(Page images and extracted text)
........
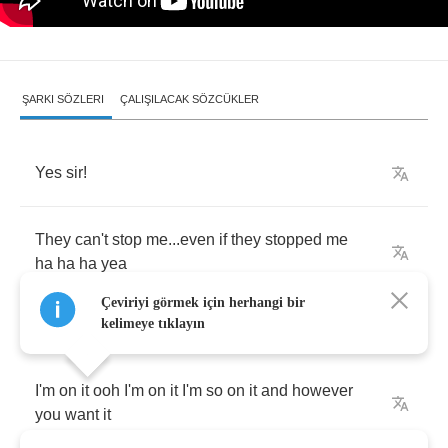
ŞARKI SÖZLERI
ÇALIŞILACAK SÖZCÜKLER
Yes
sir
!
They
can't
stop
me
...
even
if
they
stopped
me
ha
ha
ha
yea
Çeviriyi görmek için herhangi bir
kelimeye tıklayın
I'm
on
it
ooh
I'm
on
it
I'm
so
on
it
and
however
you
want
it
........
◆ Task objective
The entries above are to be retyped exactly, with each picture left out.

◆ Worked solution
ŞARKI SÖZLERI
ÇALIŞILACAK SÖZCÜKLER
Yes
sir
!
They
can't
stop
me
...
even
if
they
stopped
me
ha
ha
ha
yea
Çeviriyi görmek için herhangi bir
kelimeye tıklayın
I'm
on
it
ooh
I'm
on
it
I'm
so
on
it
and
however
you
want
it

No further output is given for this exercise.